For female entrepreneurs in male-dominated fields, staking a claim in the business world can be challenging. This is especially true when women apply for business loans, a notoriously difficult task for entrepreneurs of any gender.
A study by the California Reinvestment Coalition found that small business loans given to female-owned businesses in California have dropped 70 percent since 2007, and it's likely that other states have also seen a drop in small business lending to women. Even if a female business owner is financially secure, it's more than likely she'll be turned away if she hasn't been in business long enough.
Business News Daily spoke with financial professionals and female entrepreneurs, who provided the following tips for women-owned small businesses looking to secure loans. [How to Apply for a Small Business Loan]
Build relationships in your business community
Small business lenders want to know that the companies they're investing in are headed for success. That's why it's so important to establish yourself within your local business community before you try to apply for a loan.
"It is essential for female business owners to build relationships in their business communities," said Anne Hopkinson, owner of Haydenville Broomworks. "Part of being a trusted small business is building these relationships, and this can take time."
To get started, Hopkinson recommended looking for small business support groups in your area, such as university mentorship programs or small business development centers. Many advisers at these organizations work with lenders, and their professional relationships can benefit you in the loan-application process.
Have your financial information organized
Nothing will get your loan application denied faster than having your finances in disarray. Monica Guevara, manager of small business lending at nonprofit small business lender VEDC, reminded applicants that lenders need to verify all the information you give via documentation. So having the necessary statements and reports organized and ready for review will demonstrate that you've done your homework.
"Each lender will have different requirements, but you can stay ahead of the game by having your tax returns, P&L statements, and other financial documents organized and available," added Evan Singer, general manager of SBA loan provider SmartBiz.
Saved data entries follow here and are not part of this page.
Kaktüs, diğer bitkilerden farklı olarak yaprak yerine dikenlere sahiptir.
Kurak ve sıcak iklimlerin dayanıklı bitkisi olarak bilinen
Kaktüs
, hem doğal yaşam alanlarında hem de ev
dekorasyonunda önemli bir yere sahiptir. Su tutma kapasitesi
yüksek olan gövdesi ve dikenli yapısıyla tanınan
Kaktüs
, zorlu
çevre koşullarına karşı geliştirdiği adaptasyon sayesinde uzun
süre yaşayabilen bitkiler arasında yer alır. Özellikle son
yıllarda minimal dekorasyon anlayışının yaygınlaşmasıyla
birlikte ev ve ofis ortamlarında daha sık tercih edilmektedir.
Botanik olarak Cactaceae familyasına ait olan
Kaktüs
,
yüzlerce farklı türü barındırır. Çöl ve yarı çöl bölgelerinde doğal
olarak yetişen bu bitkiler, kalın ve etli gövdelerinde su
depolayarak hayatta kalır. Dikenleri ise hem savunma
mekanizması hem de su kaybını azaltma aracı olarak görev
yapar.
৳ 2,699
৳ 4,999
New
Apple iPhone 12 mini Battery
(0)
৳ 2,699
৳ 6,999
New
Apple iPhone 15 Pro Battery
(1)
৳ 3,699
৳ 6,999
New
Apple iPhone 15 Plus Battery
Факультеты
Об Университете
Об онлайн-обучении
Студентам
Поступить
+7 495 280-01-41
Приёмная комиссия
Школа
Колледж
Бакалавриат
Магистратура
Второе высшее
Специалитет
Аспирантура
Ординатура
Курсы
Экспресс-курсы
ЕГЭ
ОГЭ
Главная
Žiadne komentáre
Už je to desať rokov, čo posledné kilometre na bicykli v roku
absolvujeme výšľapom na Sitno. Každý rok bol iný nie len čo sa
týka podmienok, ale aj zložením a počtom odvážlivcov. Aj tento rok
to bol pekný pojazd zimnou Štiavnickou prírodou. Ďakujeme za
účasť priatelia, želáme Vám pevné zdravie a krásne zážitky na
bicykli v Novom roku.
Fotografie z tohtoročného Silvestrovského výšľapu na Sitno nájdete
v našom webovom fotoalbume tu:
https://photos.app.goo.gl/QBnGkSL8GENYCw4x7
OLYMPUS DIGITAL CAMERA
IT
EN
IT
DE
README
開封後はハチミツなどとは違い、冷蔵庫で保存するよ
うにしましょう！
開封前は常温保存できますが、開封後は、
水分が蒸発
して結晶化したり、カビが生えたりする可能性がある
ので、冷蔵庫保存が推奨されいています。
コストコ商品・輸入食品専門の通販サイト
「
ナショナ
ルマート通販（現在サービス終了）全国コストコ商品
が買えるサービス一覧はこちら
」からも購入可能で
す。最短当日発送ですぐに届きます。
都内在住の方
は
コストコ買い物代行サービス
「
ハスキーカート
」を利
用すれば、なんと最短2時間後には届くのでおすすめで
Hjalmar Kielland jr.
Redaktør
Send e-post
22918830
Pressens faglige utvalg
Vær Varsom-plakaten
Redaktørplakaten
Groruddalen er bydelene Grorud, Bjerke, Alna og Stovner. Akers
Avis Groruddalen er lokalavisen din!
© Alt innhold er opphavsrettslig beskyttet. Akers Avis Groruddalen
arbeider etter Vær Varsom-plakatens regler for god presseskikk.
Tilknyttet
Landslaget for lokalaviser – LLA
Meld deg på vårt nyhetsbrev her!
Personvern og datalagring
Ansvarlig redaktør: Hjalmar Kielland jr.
David Goldin, CEO of alternative small business lender Capify, recommended getting a copy of your credit report before you apply, to make sure everything looks accurate.
"If you have any old vendors or delinquent accounts, clean them up," Goldin said. "Once you see your credit report, you can figure out what product you're eligible for."
Seek out women-specific lending programs
No matter where they apply for a loan, female entrepreneurs face a lot of competition. However, some lenders have implemented loan programs dedicated to women-owned businesses to make it a little easier for these business owners to receive funding.
"We've historically seen women underrepresented with coed funds, and the emergence of funds that are earmarked specifically for women is a new and exciting trend," said Marina Lee, founder of Women in Tech Network and Startups Edge.
Lee suggested applying for general loans and women-centric programs simultaneously to increase your chances of receiving the money.
Explore your lender options
As with any other major financial decision, it's always a good idea to explore all options before making a final choice. Greg Simmons, PNC Bank's southeast SBA sales manager, said that business owners should spend time shopping around for the lender that suits their needs.
"Even though a loan request may be eligible, not all banks have the same appetite for industries, projects or rates," Simmons told Business News Daily. "Consider the costs of a full relationship, not simply the rate of the loan."
While chain banks are certainly a good place to start your loan research, independent lenders are another option to keep in mind.
"Authorized small business lenders can be much more personal, and therefore more likely to give you the money," said Hannah Lavon, co-founder of Hooray Hoopla, parent company of accessories retailer Vs. Stuff.
However, Singer reminded entrepreneurs that loans are not all created equal. Quick loans from alternative lenders can be costly: Loans from online lenders can have rates ranging anywhere from 30 percent to more than 120 percent, he said.
"On the other hand, inexpensive loans can be extremely labor-intensive," Singer said. "Traditional banks often require mountains of paperwork, [and] months of back-and-forth and rejections are common."
Know what you need, and prove you'll use it well
Being able to explain to a lender the exact proposed amount and purpose of your loan is perhaps the most important factor in getting approved, next to proving financially stability. Vague loan requests often make a lender wary, so being prepared with specific information can only help you in the loan-application process.
"The business owner should understand not only how much funding is needed, and for what, but [also] that the funds are very likely to produce results based on their knowledge and experience," Guevara said.
"Be prepared with full financial information and current debt service for your business," Simmons added. "Know specifically what your request is for and what benefit it will bring your company."
If your credit is good, you may be approved for a larger loan than you actually need, but Goldin cautioned against borrowing all that money if you can get by with a lesser amount.
"Only take as much as you need," he said. "Determine the right amount of capital for your business needs and really have a plan for your money. Don't borrow it for the sake of it being available."